Ascott figures to have gotten raises of about $200 a season after that until the end of his career in 1953, a solid 11-year stay with the Argonauts during the team's most successful period in their history on the field. A bruising 250-pound lineman who played either guard or tackle on both offence and defence, Ascott was the first Argo to play in over 100 games in the Double Blue uniform, performing in a total of 107 regular season contests and 21 playoff battles.

"It was just as (physical) then as it is now," said Ascott, an eastern all-star in 1945, who has no cartilege in one knee as a result of playing the game. "The players are bigger and faster now, though. We never won any races, but we always got there."

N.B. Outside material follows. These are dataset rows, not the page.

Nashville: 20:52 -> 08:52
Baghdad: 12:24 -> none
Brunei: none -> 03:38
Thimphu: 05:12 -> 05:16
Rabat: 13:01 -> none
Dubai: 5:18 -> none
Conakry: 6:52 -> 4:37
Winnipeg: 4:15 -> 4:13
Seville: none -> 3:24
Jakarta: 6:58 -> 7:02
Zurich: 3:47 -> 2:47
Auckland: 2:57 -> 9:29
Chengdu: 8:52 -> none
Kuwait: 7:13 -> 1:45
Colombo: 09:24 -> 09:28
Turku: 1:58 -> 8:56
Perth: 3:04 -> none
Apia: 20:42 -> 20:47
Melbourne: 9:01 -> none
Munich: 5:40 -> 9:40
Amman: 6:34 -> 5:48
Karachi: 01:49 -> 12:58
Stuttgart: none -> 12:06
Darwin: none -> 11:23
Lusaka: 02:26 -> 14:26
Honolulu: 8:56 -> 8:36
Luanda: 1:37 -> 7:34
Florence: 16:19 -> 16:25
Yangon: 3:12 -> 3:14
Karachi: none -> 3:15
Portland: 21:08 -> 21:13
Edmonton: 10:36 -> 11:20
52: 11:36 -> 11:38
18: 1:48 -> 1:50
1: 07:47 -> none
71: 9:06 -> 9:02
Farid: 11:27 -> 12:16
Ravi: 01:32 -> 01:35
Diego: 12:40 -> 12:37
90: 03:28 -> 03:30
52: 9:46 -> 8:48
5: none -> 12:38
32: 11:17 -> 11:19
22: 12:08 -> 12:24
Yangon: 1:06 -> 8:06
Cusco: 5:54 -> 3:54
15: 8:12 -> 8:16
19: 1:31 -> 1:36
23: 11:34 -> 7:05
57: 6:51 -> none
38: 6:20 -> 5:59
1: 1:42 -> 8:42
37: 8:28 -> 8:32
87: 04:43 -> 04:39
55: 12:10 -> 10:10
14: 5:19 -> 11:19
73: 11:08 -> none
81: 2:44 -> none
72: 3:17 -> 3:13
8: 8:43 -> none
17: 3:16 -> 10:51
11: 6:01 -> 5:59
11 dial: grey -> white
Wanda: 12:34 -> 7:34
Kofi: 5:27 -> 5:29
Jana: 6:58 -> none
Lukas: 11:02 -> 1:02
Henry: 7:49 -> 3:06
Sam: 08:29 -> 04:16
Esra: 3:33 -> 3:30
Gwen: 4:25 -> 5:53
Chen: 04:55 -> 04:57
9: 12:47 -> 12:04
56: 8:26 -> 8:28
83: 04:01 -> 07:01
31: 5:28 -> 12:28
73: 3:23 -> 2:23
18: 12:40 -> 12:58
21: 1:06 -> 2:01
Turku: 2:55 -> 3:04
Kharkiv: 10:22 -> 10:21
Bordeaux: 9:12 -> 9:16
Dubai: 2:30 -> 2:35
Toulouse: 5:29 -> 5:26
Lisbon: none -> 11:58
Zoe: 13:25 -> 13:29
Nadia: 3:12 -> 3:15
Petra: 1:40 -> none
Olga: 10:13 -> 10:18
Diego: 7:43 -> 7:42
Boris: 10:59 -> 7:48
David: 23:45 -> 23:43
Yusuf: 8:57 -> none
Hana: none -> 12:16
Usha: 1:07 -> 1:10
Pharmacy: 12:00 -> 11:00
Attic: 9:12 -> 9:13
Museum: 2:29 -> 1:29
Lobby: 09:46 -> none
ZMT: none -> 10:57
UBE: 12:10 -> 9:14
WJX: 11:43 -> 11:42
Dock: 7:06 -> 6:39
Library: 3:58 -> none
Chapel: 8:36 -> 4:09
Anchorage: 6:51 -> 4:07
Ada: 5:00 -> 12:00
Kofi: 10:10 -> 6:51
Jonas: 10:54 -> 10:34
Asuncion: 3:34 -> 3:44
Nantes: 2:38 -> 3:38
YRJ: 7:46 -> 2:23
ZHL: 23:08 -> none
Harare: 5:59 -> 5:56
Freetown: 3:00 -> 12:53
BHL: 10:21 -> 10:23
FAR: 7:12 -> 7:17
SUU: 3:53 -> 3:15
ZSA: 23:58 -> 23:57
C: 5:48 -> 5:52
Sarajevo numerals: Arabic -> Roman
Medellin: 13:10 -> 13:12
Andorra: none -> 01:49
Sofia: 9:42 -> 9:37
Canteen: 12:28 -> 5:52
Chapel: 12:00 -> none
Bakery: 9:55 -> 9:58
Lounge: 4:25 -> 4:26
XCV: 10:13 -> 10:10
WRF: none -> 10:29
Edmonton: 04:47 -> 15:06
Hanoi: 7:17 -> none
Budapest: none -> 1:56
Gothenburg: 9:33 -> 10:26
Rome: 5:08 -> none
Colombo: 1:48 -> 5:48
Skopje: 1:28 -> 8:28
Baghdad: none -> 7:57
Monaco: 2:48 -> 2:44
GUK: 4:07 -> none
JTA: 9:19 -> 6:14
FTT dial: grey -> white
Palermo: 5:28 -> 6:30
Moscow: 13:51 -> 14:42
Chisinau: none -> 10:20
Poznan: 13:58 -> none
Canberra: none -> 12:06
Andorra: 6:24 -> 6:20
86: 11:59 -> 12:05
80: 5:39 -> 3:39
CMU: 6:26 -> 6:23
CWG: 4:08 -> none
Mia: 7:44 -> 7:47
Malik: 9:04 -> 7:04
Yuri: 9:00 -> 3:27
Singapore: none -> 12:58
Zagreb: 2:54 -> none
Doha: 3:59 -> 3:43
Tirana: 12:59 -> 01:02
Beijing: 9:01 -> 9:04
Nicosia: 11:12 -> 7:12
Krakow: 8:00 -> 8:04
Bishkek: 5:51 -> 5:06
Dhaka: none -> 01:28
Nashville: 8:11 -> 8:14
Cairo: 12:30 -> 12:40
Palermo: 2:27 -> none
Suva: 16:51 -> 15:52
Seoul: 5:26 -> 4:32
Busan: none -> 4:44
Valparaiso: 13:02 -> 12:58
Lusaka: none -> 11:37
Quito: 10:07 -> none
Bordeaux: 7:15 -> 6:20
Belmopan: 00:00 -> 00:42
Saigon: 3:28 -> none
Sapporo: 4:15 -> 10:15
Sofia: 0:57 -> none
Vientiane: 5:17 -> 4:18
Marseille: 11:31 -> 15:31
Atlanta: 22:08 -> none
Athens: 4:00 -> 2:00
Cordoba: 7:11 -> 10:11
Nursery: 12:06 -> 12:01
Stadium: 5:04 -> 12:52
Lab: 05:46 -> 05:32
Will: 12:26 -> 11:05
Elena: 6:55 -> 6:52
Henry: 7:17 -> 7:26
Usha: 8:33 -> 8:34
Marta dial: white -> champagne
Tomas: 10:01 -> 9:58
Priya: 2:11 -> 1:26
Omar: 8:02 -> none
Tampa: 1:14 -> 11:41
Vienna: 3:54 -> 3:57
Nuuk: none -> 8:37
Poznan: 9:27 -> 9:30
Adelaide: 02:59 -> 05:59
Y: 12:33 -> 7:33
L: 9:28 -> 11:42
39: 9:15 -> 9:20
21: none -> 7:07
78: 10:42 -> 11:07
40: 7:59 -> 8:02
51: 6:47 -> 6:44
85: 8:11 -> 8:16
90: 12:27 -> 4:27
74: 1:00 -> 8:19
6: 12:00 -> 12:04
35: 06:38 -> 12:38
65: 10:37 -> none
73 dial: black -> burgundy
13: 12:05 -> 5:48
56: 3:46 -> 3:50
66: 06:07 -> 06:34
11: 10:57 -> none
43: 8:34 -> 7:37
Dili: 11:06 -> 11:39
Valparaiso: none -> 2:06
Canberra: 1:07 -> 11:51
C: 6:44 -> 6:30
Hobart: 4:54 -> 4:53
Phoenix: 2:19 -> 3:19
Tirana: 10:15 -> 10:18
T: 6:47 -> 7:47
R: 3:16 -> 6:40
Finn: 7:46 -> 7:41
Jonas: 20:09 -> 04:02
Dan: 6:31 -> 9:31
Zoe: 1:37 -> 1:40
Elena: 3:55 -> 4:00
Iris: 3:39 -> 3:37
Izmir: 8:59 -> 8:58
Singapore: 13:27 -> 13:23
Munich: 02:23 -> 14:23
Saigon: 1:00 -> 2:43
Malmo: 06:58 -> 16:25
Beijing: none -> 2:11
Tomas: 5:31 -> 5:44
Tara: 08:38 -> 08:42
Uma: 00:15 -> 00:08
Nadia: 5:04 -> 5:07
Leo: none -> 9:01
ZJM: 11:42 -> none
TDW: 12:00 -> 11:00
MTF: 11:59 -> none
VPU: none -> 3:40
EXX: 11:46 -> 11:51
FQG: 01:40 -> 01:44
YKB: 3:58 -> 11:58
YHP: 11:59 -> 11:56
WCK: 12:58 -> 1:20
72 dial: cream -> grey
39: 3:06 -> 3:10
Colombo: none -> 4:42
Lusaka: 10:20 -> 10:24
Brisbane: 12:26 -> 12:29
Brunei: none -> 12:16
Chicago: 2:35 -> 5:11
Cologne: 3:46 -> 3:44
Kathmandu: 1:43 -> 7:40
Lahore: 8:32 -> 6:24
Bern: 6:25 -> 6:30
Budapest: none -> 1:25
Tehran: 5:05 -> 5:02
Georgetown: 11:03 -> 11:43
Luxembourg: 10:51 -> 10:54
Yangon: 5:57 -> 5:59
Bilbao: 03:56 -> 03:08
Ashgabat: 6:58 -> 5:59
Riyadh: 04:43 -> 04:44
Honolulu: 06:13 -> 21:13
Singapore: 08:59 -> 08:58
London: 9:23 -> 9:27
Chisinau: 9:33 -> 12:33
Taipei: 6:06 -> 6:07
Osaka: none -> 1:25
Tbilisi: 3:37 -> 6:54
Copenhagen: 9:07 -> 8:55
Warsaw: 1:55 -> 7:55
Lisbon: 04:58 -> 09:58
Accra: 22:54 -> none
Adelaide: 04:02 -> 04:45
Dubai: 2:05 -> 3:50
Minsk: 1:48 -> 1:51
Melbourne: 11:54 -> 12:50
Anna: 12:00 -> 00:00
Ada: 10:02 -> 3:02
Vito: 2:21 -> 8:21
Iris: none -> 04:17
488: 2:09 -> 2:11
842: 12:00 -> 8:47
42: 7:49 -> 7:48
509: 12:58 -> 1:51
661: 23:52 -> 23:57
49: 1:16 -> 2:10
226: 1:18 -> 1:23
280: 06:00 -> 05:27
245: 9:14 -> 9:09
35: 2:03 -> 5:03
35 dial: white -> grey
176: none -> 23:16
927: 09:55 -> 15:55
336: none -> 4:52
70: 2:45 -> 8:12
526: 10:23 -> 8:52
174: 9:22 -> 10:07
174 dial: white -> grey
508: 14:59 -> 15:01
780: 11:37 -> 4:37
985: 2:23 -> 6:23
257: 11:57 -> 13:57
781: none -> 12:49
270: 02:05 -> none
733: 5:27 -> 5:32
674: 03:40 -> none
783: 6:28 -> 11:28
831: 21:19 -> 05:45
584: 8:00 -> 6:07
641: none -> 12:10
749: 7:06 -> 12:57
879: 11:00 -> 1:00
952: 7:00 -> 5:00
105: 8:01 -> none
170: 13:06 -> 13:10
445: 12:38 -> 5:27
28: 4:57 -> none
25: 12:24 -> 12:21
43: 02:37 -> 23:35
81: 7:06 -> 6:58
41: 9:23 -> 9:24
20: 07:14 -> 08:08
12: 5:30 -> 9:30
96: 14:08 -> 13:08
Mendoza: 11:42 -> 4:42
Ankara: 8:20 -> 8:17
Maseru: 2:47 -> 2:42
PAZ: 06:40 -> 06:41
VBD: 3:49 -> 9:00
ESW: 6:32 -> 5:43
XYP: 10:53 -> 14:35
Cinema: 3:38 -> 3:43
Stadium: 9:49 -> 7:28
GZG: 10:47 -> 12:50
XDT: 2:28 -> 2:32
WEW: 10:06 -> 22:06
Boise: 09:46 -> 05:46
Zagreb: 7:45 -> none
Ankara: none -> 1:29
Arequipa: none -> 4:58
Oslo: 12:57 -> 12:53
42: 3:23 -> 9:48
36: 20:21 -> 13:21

A native of Peterborough, Ascott played a year with his hometown in the Ontario Rugby Football Union (ORFU) in 1939, and then joined the Argos a year later. In 1942, Ascott joined the navy and was stationed in Toronto and then Halifax, where he worked as a first-class stoker, looking after the ship's engines. In fact, he is now considered hard-of-hearing because of exposure to these engines.

After cutting short his World War II service to help out on the family farm, Ascott returned to the Argos in 1945, and along with a lot of other war veterans, formed the core of the team that went on to win those five Grey Cups.

When his football career ended, Ascott worked as a toolmaker before joining Carling O'Keefe Breweries as a salesman, a position he held for 18 years. He spent another 15 years in a similar capacity with Hiram Walker before retiring in 1982, when he moved back to Peterborough, where he currently lives with his wife Irene. The two recently celebrated their 50th wedding anniversary, and they have two children, Terry and Barbara, and three granddaughters.

Ascott was also honoured in his hometown in 1981 when he was inducted into the Peterborough Sports Hall of Fame.